4-19-16 - Commanded to Love

We don’t tend to think of love as something one must be commanded to do. In fact, a commandment to love seems an oxymoron – love by its nature is freely given. Yet we also know that when love is only a feeling and not a choice, it can fluctuate the way feelings do, resulting in chaos and heartbreak. So we put structures around love with vows and norms and tax laws. People pledge commitments to one another for the days they don’t feel so loving.

Jesus must have known it wouldn’t be any easier to be his church than it was to be married. The commandment he gives his disciples on his last night with them is directed to those who would carry forward his name in the world, the community of Christ-followers. And he is direct:

I give you a new commandment, that you love one another. Just as I have loved you, you also should love one another. By this everyone will know that you are my disciples, if you have love for one another.’


Love was to mark the Christian community. Not congregation size or feeding programs or missionaries supported or peace marches participated in. Love. For each other.

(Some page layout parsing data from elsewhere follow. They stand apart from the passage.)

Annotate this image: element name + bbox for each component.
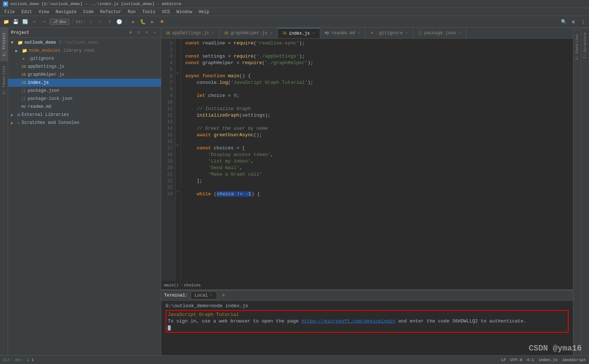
tree-item-ext-libs[interactable]: ▶ ⊞ External Libraries <box>8 111 161 119</box>
stop-btn[interactable]: ■ <box>158 18 166 26</box>
tree-item-packagelockjson[interactable]: {} package-lock.json <box>8 95 161 103</box>
tab-graphhelper-close[interactable]: × <box>270 31 273 36</box>
menu-file[interactable]: File <box>1 9 18 15</box>
git-label: Git: <box>76 20 85 24</box>
tab-appsettings[interactable]: JS appSettings.js × <box>161 28 220 38</box>
tree-item-readme[interactable]: MD readme.md <box>8 103 161 111</box>
tree-item-packagejson[interactable]: {} package.json <box>8 87 161 95</box>
gitignore-name: .gitignore <box>28 56 54 61</box>
search-btn[interactable]: 🔍 <box>560 18 568 26</box>
tree-item-root[interactable]: ▼ 📁 outlook_demo G:\outlook_demo <box>8 39 161 47</box>
tree-item-scratches[interactable]: ▶ ✏ Scratches and Consoles <box>8 119 161 127</box>
menu-vcs[interactable]: VCS <box>159 9 173 15</box>
right-tab-favorites[interactable]: 2: Favorites <box>574 29 581 64</box>
terminal-authenticate: to authenticate. <box>478 318 526 324</box>
back-btn[interactable]: ← <box>31 18 39 26</box>
terminal-tab-local[interactable]: Local × <box>191 291 217 300</box>
terminal-add-button[interactable]: + <box>220 292 227 299</box>
code-content[interactable]: const readline = require('readline-sync'… <box>181 39 573 281</box>
breadcrumb-sep: › <box>180 283 183 287</box>
terminal-content[interactable]: G:\outlook_demo>node index.js JavaScript… <box>161 301 573 355</box>
tab-indexjs[interactable]: JS index.js × <box>278 28 321 38</box>
menu-window[interactable]: Window <box>174 9 195 15</box>
tab-bar: JS appSettings.js × JS graphHelper.js × … <box>161 28 573 39</box>
status-git: Git: dev <box>3 358 22 362</box>
fold-icon-6[interactable]: ▽ <box>177 71 179 76</box>
more-btn[interactable]: ⋮ <box>579 18 587 26</box>
terminal-tutorial-text: JavaScript Graph Tutorial <box>168 312 239 317</box>
js-file-icon3: JS <box>21 81 26 85</box>
tab-appsettings-close[interactable]: × <box>211 31 215 36</box>
breadcrumb-bar: main() › choices <box>161 281 573 290</box>
terminal-label: Terminal: <box>164 293 188 298</box>
fold-icon-24[interactable]: ▽ <box>177 189 179 194</box>
menu-refactor[interactable]: Refactor <box>97 9 124 15</box>
save-btn[interactable]: 💾 <box>12 18 20 26</box>
js-file-icon: JS <box>21 64 26 69</box>
toolbar-right: 🔍 ⚙ ⋮ <box>560 18 587 26</box>
tab-graphhelper-label: graphHelper.js <box>230 31 267 36</box>
panel-header: Project ⊕ ≡ + — <box>8 28 161 38</box>
tab-graphhelper[interactable]: JS graphHelper.js × <box>220 28 278 38</box>
menu-tools[interactable]: Tools <box>139 9 158 15</box>
settings-btn[interactable]: ⚙ <box>569 18 577 26</box>
graphhelper-name: graphHelper.js <box>28 72 65 77</box>
panel-sync-btn[interactable]: ⊕ <box>127 30 134 36</box>
menu-help[interactable]: Help <box>196 9 212 15</box>
tab-indexjs-close[interactable]: × <box>312 31 315 36</box>
git-check-btn[interactable]: ✓ <box>87 18 95 26</box>
panel-expand-btn[interactable]: + <box>143 30 150 36</box>
git-check2-btn[interactable]: ✓ <box>96 18 104 26</box>
code-editor[interactable]: 12345 678910 1112131415 1617181920 21222… <box>161 39 573 281</box>
git-push-btn[interactable]: ↑ <box>106 18 114 26</box>
left-tab-project[interactable]: 1: Project <box>0 28 8 61</box>
tab-readme[interactable]: MD readme.md × <box>320 28 365 38</box>
tab-packagejson-label: package.json <box>424 31 456 36</box>
branch-indicator[interactable]: ⎇ dev <box>50 19 70 25</box>
menu-run[interactable]: Run <box>125 9 139 15</box>
git-history-btn[interactable]: 🕐 <box>115 18 123 26</box>
tab-git-icon: 🔸 <box>370 31 374 35</box>
left-tab-favorites[interactable]: 2: Favorites <box>0 61 8 99</box>
terminal-link[interactable]: https://microsoft.com/devicelogin <box>302 318 395 324</box>
run-coverage-btn[interactable]: ▶ <box>148 18 156 26</box>
panel-settings-btn[interactable]: ≡ <box>135 30 142 36</box>
editor-and-bottom: JS appSettings.js × JS graphHelper.js × … <box>161 28 573 355</box>
tab-gitignore-label: .gitignore <box>376 31 403 36</box>
scratches-icon: ▶ <box>11 121 16 125</box>
tree-item-node-modules[interactable]: ▶ 📁 node_modules library root <box>8 47 161 55</box>
right-structure-bar: 7: Structure <box>581 28 589 355</box>
run-btn[interactable]: ▶ <box>129 18 137 26</box>
forward-btn[interactable]: → <box>40 18 48 26</box>
tab-js-icon1: JS <box>166 31 170 35</box>
terminal-tab-close[interactable]: × <box>209 293 213 298</box>
terminal-cursor <box>168 325 171 330</box>
menu-edit[interactable]: Edit <box>19 9 35 15</box>
tab-packagejson[interactable]: {} package.json × <box>413 28 466 38</box>
tab-packagejson-close[interactable]: × <box>458 31 462 36</box>
bottom-panel: Terminal: Local × + G:\outlook_demo>node… <box>161 290 573 355</box>
tree-item-graphhelper[interactable]: JS graphHelper.js <box>8 71 161 79</box>
open-folder-btn[interactable]: 📁 <box>2 18 10 26</box>
fold-icon-17[interactable]: ▽ <box>177 144 179 148</box>
menu-navigate[interactable]: Navigate <box>53 9 80 15</box>
panel-close-btn[interactable]: — <box>151 30 158 36</box>
panel-title: Project <box>11 30 126 35</box>
menu-code[interactable]: Code <box>80 9 97 15</box>
status-position: 4:1 <box>527 358 534 362</box>
menu-view[interactable]: View <box>36 9 52 15</box>
file-tree: ▼ 📁 outlook_demo G:\outlook_demo ▶ 📁 nod… <box>8 38 161 355</box>
right-tab-structure[interactable]: 7: Structure <box>582 28 589 63</box>
tab-gitignore-close[interactable]: × <box>405 31 408 36</box>
tree-item-gitignore[interactable]: 🔸 .gitignore <box>8 55 161 63</box>
sync-btn[interactable]: 🔄 <box>21 18 29 26</box>
tree-item-indexjs[interactable]: JS index.js <box>8 79 161 87</box>
terminal-command: G:\outlook_demo>node index.js <box>166 303 248 309</box>
tree-item-appsettings[interactable]: JS appSettings.js <box>8 63 161 71</box>
folder-icon: ▼ <box>11 40 16 45</box>
status-bar: Git: dev ⚠ 1 LF UTF-8 4:1 index.js JavaS… <box>0 355 589 364</box>
terminal-local-label: Local <box>195 293 208 298</box>
tab-gitignore[interactable]: 🔸 .gitignore × <box>365 28 413 38</box>
debug-btn[interactable]: 🐛 <box>139 18 147 26</box>
tab-readme-close[interactable]: × <box>357 31 361 36</box>
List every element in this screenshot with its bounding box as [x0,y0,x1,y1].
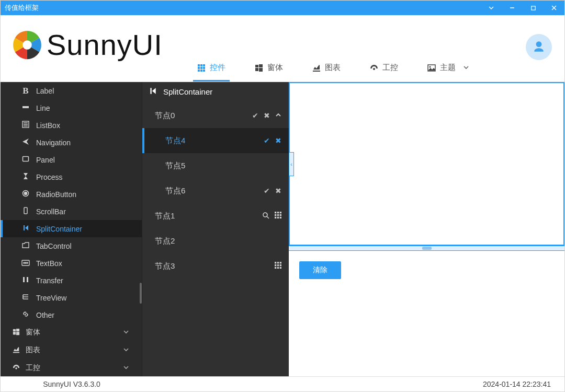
tab-label: 图表 [325,63,341,73]
svg-rect-31 [16,328,19,331]
sidebar-item-transfer[interactable]: Transfer [1,272,142,289]
main-area: BLabel Line ListBox Navigation Panel Pro… [1,82,564,376]
secondary-panel-title: SplitContainer [163,87,212,96]
plane-icon [21,138,30,147]
tree-node[interactable]: 节点6✔✖ [142,178,289,203]
tree-node[interactable]: 节点1 [142,203,289,228]
svg-rect-11 [255,65,258,67]
sidebar-item-listbox[interactable]: ListBox [1,117,142,134]
step-back-icon[interactable] [149,87,157,97]
status-bar: SunnyUI V3.6.3.0 2024-01-14 22:23:41 [1,376,564,391]
tree-node[interactable]: 节点0✔✖ [142,103,289,128]
close-icon[interactable]: ✖ [275,136,281,145]
secondary-panel: SplitContainer 节点0✔✖ 节点4✔✖ 节点5 节点6✔✖ 节点1… [142,82,289,376]
clear-button[interactable]: 清除 [299,261,341,279]
grid-icon[interactable] [275,212,281,221]
svg-rect-47 [280,262,281,263]
check-icon[interactable]: ✔ [252,111,258,120]
tree-node[interactable]: 节点5 [142,153,289,178]
split-bottom-pane: 清除 [289,251,564,376]
folder-icon [21,241,30,250]
tree-node[interactable]: 节点2 [142,228,289,253]
sidebar-category-charts[interactable]: 图表 [1,341,142,359]
grid-icon[interactable] [275,262,281,270]
chevron-down-icon[interactable] [481,1,502,15]
tab-industrial[interactable]: 工控 [366,56,402,82]
avatar[interactable] [526,34,552,60]
chevron-down-icon [123,328,129,337]
tree-node[interactable]: 节点3 [142,253,289,279]
chevron-up-icon[interactable] [275,111,281,120]
chevron-down-icon [463,63,469,72]
close-icon[interactable]: ✖ [264,111,270,120]
tab-label: 工控 [382,63,398,73]
tab-label: 窗体 [267,63,283,73]
svg-rect-7 [203,67,205,69]
window-title: 传值给框架 [5,3,39,13]
phone-icon [21,207,30,216]
split-horizontal-handle[interactable] [289,246,564,251]
link-icon [21,310,30,319]
svg-point-27 [27,262,28,263]
sidebar-item-tabcontrol[interactable]: TabControl [1,237,142,255]
svg-rect-44 [280,216,281,218]
image-icon [427,64,436,72]
tab-controls[interactable]: 控件 [193,56,230,82]
svg-point-22 [25,192,27,195]
svg-rect-40 [277,214,279,215]
svg-rect-0 [531,6,535,9]
tab-forms[interactable]: 窗体 [251,56,287,82]
status-version: SunnyUI V3.6.3.0 [9,380,134,388]
sidebar-item-radiobutton[interactable]: RadioButton [1,186,142,203]
sunny-logo-icon [11,29,43,61]
svg-point-34 [15,367,17,370]
svg-point-15 [373,68,375,70]
chart-icon [12,346,20,355]
split-left-handle[interactable]: ‹ [289,152,294,176]
sidebar-item-splitcontainer[interactable]: SplitContainer [1,220,142,237]
sidebar-item-textbox[interactable]: TextBox [1,255,142,272]
sidebar-item-scrollbar[interactable]: ScrollBar [1,203,142,220]
square-icon [21,155,30,164]
svg-rect-33 [16,332,19,335]
sidebar-item-other[interactable]: Other [1,306,142,324]
close-icon[interactable]: ✖ [275,187,281,195]
maximize-button[interactable] [523,1,544,15]
chevron-down-icon [123,346,129,354]
svg-rect-50 [280,264,281,266]
content-area: ‹ 清除 [289,82,564,376]
bold-icon: B [21,86,30,96]
sidebar-category-industrial[interactable]: 工控 [1,359,142,376]
sidebar-category-forms[interactable]: 窗体 [1,324,142,341]
tab-theme[interactable]: 主题 [423,56,473,82]
svg-rect-42 [275,216,276,218]
sidebar-item-panel[interactable]: Panel [1,151,142,168]
svg-rect-41 [280,214,281,215]
svg-rect-4 [203,64,205,66]
windows-icon [12,328,20,337]
check-icon[interactable]: ✔ [264,136,270,145]
sidebar-list: BLabel Line ListBox Navigation Panel Pro… [1,82,142,376]
sidebar-item-line[interactable]: Line [1,99,142,117]
tree-node[interactable]: 节点4✔✖ [142,128,289,153]
svg-rect-53 [280,267,281,269]
sidebar-item-label[interactable]: BLabel [1,82,142,99]
chevron-down-icon [123,364,129,372]
grid-icon [197,64,206,72]
close-button[interactable] [544,1,564,15]
sidebar-item-treeview[interactable]: TreeView [1,289,142,306]
minimize-button[interactable] [502,1,523,15]
search-icon[interactable] [262,212,269,221]
sidebar-item-process[interactable]: Process [1,168,142,186]
check-icon[interactable]: ✔ [264,187,270,195]
tab-charts[interactable]: 图表 [308,56,345,82]
sidebar-scrollbar-thumb[interactable] [140,283,142,304]
radio-icon [21,190,30,199]
app-logo: SunnyUI [11,29,163,61]
tab-label: 控件 [210,63,225,73]
svg-point-17 [430,66,431,67]
svg-rect-52 [277,267,279,269]
svg-point-1 [22,40,31,49]
sidebar-item-navigation[interactable]: Navigation [1,134,142,151]
svg-rect-45 [275,262,276,263]
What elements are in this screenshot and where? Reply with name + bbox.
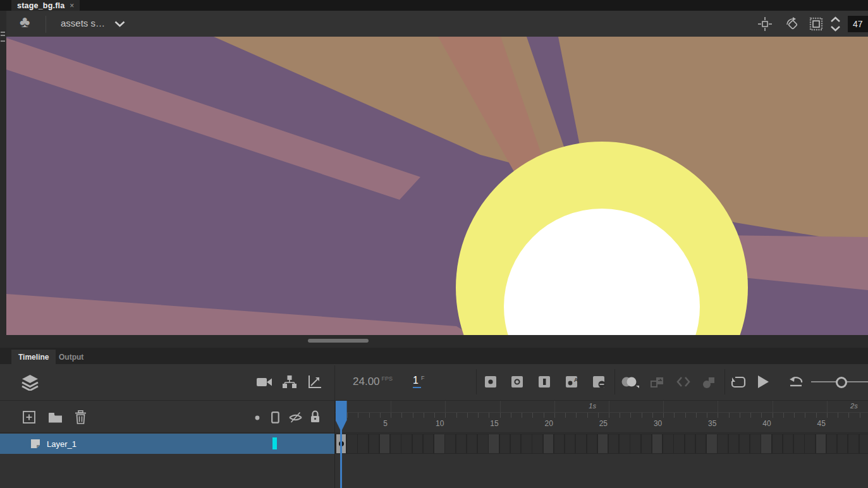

How we doing by that measure, 2000+ years later? Does it surprise us that many churches have more real estate than people? Poll after poll shows that many, especially the Millennials everyone wants in their churches, feel the Church is marked by judgmentalism, commercialism, hypocrisy, intolerance, greed and irrelevance. If Christians are not in the papers for offending someone, we’re boring people to death. The liberal/conservative fault lines are so deep, there are such discrepancies between how certain scriptures are interpreted, and even which scripture to focus on - we’ve lost the heart of Jesus in the scramble to represent him.

We have to figure this out, because I believe in God's dream for the Church. I believe it is the mystical Body of Christ, his hands and feet and voice and conscience given for the life of this world. I believe there is still power in this ancient idea, this sacred community across time and space. I believe this is the way God has chosen to make his love abundantly real to the world, the vessel through which God’s transforming love can work the most powerfully.

But the only message the world will truly understand is love. How do we live into Jesus’ command to love our fellow Christ-followers, even when they seem to flout his commands? We can only get there by allowing God to love us, to fill us with his love. We can only get there by acknowledging the ways we judge and belittle others. We need to invite God to show us what she treasures about our brothers and sisters who offend us, to see the wounds that might cause behavior or words we consider harmful.

Today, think of a Christian you have trouble with. Hold him or her in your mind’s eye. And then pray for her or him to be blitzed with God’s blessing. Rinse and repeat tomorrow.

Friends. Jesus said his disciples were no longer servants, but friends, chosen in love, appointed to bear fruit, enduring, life-changing fruit. If we want to do that, be that, we need to learn how to love one another.